# Stammgruppe sucht für Mythic und Legion



## Maestix (29. April 2016)

Wir die Stammgruppe der Lightbringers Destiny auf Perenolde suchen noch zuverlässige Mitspieler für den aktuellen Content und auch für Legion.
Die Stammgruppe besteht seit ca 2007 und fand ihre Anfänge in Karazan. Seitdem Raiden wir erfolgreich ohne Unterbrechungen. 

Wir sind eine lockere, familiäre und lustige Truppe bei welcher der Spaß am Raiden an erster Stelle steht. Jedoch haben wir auch den Ehrgeiz gemeinsam etwas zu erreichen. 

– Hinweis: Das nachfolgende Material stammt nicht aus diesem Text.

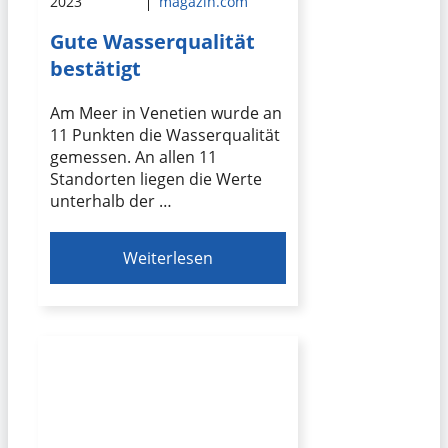
2023
magazin.com
Gute Wasserqualität
bestätigt
Am Meer in Venetien wurde an
11 Punkten die Wasserqualität
gemessen. An allen 11
Standorten liegen die Werte
unterhalb der …
Weiterlesen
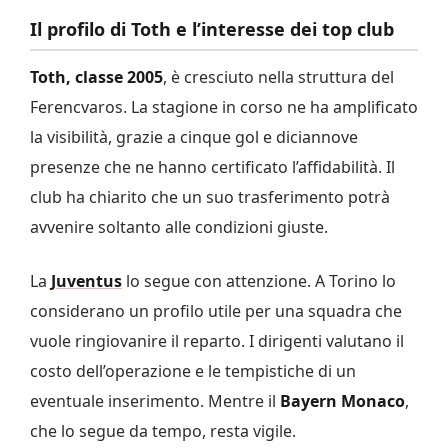
Il profilo di Toth e l’interesse dei top club
Toth, classe 2005
, è cresciuto nella struttura del
Ferencvaros. La stagione in corso ne ha amplificato
la visibilità, grazie a cinque gol e diciannove
presenze che ne hanno certificato l’affidabilità. Il
club ha chiarito che un suo trasferimento potrà
avvenire soltanto alle condizioni giuste.
La
Juventus
lo segue con attenzione. A Torino lo
considerano un profilo utile per una squadra che
vuole ringiovanire il reparto. I dirigenti valutano il
costo dell’operazione e le tempistiche di un
eventuale inserimento. Mentre il
Bayern Monaco
,
che lo segue da tempo, resta vigile.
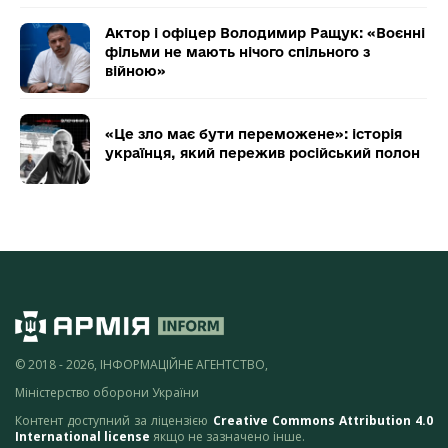
Актор і офіцер Володимир Ращук: «Воєнні
фільми не мають нічого спільного з
війною»
«Це зло має бути переможене»: історія
українця, який пережив російський полон
© 2018 - 2026, ІНФОРМАЦІЙНЕ АГЕНТСТВО,
Міністерство оборони України
Контент доступний за ліцензією
Creative Commons Attribution 4.0
International license
якщо не зазначено інше.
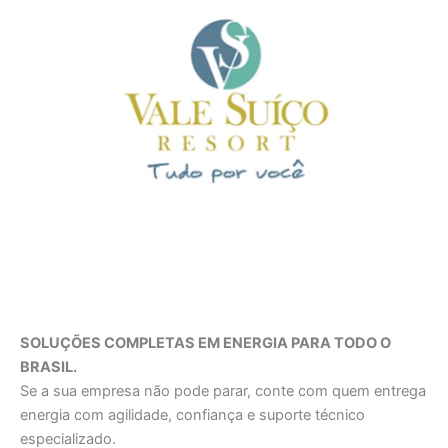
SOLUÇÕES COMPLETAS EM ENERGIA PARA TODO O
BRASIL.
Se a sua empresa não pode parar, conte com quem entrega
energia com agilidade, confiança e suporte técnico
especializado.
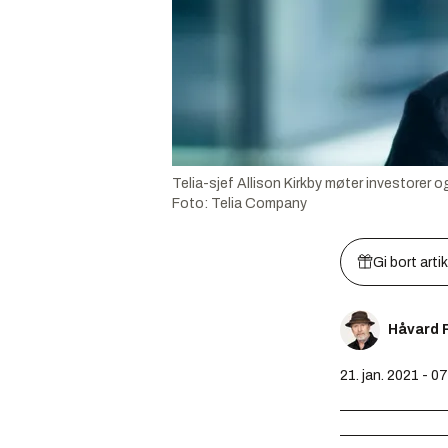
Telia-sjef Allison Kirkby møter investorer o
Foto:
Telia Company
Gi bort arti
Håvard 
21. jan. 2021 - 0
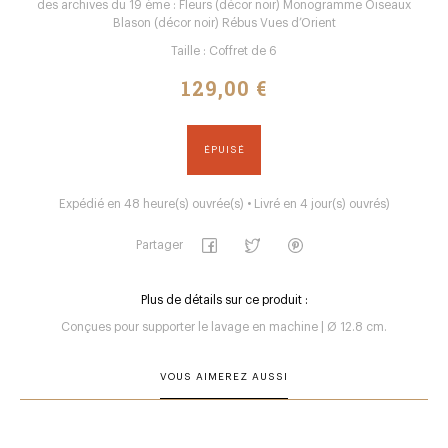
des archives du 19 ème : Fleurs (décor noir) Monogramme Oiseaux
Blason (décor noir) Rébus Vues d’Orient
Taille : Coffret de 6
129,00 €
ÉPUISÉ
Expédié en 48 heure(s) ouvrée(s) • Livré en 4 jour(s) ouvrés)
Partager
Plus de détails sur ce produit :
Conçues pour supporter le lavage en machine | Ø 12.8 cm.
VOUS AIMEREZ AUSSI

Da wir auf Heroisch gut durchkommen, begeben wir uns auf die Herausforderung den mythischen Content anzugehen.
Aktuell ist unser Kader aber nicht groß genug um aus eigener Kraft eine volle Mythic-Gruppe zu stellen. Daher suchen wir noch aktuell Verstärkung. 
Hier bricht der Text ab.